X = train_df.drop(columns='is_suspicious')
y = train_df.is_suspicious

clf = DecisionTreeClassifier(max_depth=2)

clf.fit(X, y)
DecisionTreeClassifier(class_weight=None, criterion='gini', max_depth=2,
                       max_features=None, max_leaf_nodes=None,
                       min_impurity_decrease=0.0, min_impurity_split=None,
                       min_samples_leaf=1, min_samples_split=2,
                       min_weight_fraction_leaf=0.0, presort=False,
                       random_state=None, splitter='best')
from sklearn import tree
import graphviz

label_names = ['not suspicious', 'suspicious']
feature_names = X.columns

dot_data = tree.export_graphviz(clf,
                    feature_names=feature_names,  
                    filled=True,
                    class_names=label_names)  
graph = graphviz.Source(dot_data)  
graph
Tree 0 violent <= 0.5 gini = 0.165 samples = 165 value = [150, 15] class = not suspicious 1 did not deploy <= 0.5 gini = 0.156 samples = 164 value = [150, 14] class = not suspicious 0->1 True 4 gini = 0.0 samples = 1 value = [0, 1] class = suspicious 0->4 False 2 gini = 0.212 samples = 116 value = [102, 14] class = not suspicious 1->2 3 gini = 0.0 samples = 48 value = [48, 0] class = not suspicious 1->3

A random forest is usually even better#

Although in this case our inputs are terrible so it's still not very good. Garbage in, garbage out.
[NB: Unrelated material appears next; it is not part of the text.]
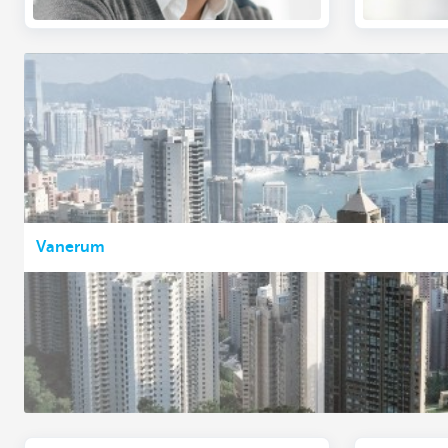
Vanerum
We'll change our classifier to be

clf = RandomForestClassifier(n_estimators=100)

and it will use 100 decision trees to make a forest.
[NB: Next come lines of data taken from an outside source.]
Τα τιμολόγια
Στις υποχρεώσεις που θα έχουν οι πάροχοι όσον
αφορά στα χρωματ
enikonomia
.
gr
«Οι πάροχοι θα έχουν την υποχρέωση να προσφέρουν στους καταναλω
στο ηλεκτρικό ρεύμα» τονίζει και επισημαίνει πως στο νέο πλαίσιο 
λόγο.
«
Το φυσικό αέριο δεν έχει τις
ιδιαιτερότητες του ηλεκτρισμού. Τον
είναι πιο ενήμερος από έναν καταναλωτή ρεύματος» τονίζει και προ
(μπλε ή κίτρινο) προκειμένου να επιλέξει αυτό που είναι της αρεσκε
from sklearn.ensemble import RandomForestClassifier

X = train_df.drop(columns='is_suspicious')
y = train_df.is_suspicious

clf = RandomForestClassifier(n_estimators=100)

clf.fit(X, y)
RandomForestClassifier(bootstrap=True, class_weight=None, criterion='gini',
                       max_depth=None, max_features='auto', max_leaf_nodes=None,
                       min_impurity_decrease=0.0, min_impurity_split=None,
                       min_samples_leaf=1, min_samples_split=2,
                       min_weight_fraction_leaf=0.0, n_estimators=100,
                       n_jobs=None, oob_score=False, random_state=None,
                       verbose=0, warm_start=False)
from sklearn.metrics import confusion_matrix

y_true = y
y_pred = clf.predict(X)

matrix = confusion_matrix(y_true, y_pred)
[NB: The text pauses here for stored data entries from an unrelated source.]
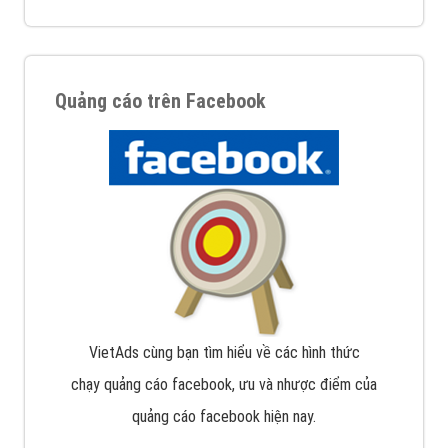
Quảng cáo trên Facebook
VietAds cùng bạn tìm hiểu về các hình thức
chạy quảng cáo facebook, ưu và nhược điểm của
quảng cáo facebook hiện nay.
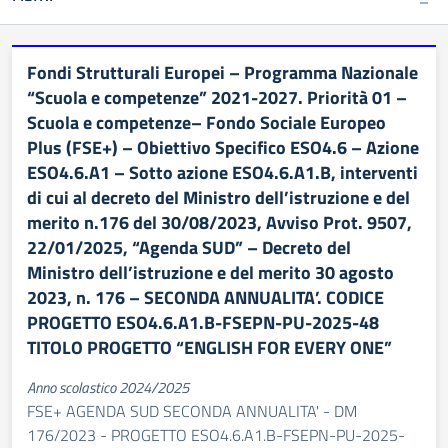
Fondi Strutturali Europei – Programma Nazionale
“Scuola e competenze” 2021-2027. Priorità 01 –
Scuola e competenze– Fondo Sociale Europeo
Plus (FSE+) – Obiettivo Specifico ESO4.6 – Azione
ESO4.6.A1 – Sotto azione ESO4.6.A1.B, interventi
di cui al decreto del Ministro dell’istruzione e del
merito n.176 del 30/08/2023, Avviso Prot. 9507,
22/01/2025, “Agenda SUD” – Decreto del
Ministro dell’istruzione e del merito 30 agosto
2023, n. 176 – SECONDA ANNUALITA’. CODICE
PROGETTO ESO4.6.A1.B-FSEPN-PU-2025-48
TITOLO PROGETTO “ENGLISH FOR EVERY ONE”
Anno scolastico 2024/2025
FSE+ AGENDA SUD SECONDA ANNUALITA' - DM
176/2023 - PROGETTO ESO4.6.A1.B-FSEPN-PU-2025-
label_names = pd.Series(['not suspicious', 'suspicious'])
pd.DataFrame(matrix,
     columns='Predicted ' + label_names,
     index='Is ' + label_names)
Predicted not suspicious Predicted suspicious
Is not suspicious 150 0
Is suspicious 13 2
feature_names = list(X.columns)

eli5.show_weights(clf, feature_names=feature_names, show=eli5.formatters.fields.ALL)

Explained as: feature importances

Random forest feature importances; values are numbers 0 <= x <= 1;
all values sum to 1.
Weight Feature
0.2394 ± 0.3216 did not deploy
0.2223 ± 0.3465 airbag
0.2101 ± 0.4087 air bag
0.1543 ± 0.2972 violent
0.1314 ± 0.2854 explode
0.0369 ± 0.0527 failed
0.0057 ± 0.0190 shrapnel

Review#

In our previous two attempts to tackle Takata airbag investigation, we used a logistic regression classifier. This time we're trying a new type called a random forest, which performed slightly better (although it could have just been chance).

Despite this slight improvement, its predictions were still very off.

Discussion topics#

What's wrong here? Why does nothing work for us, even though we keep throwing more machine learning tools at it?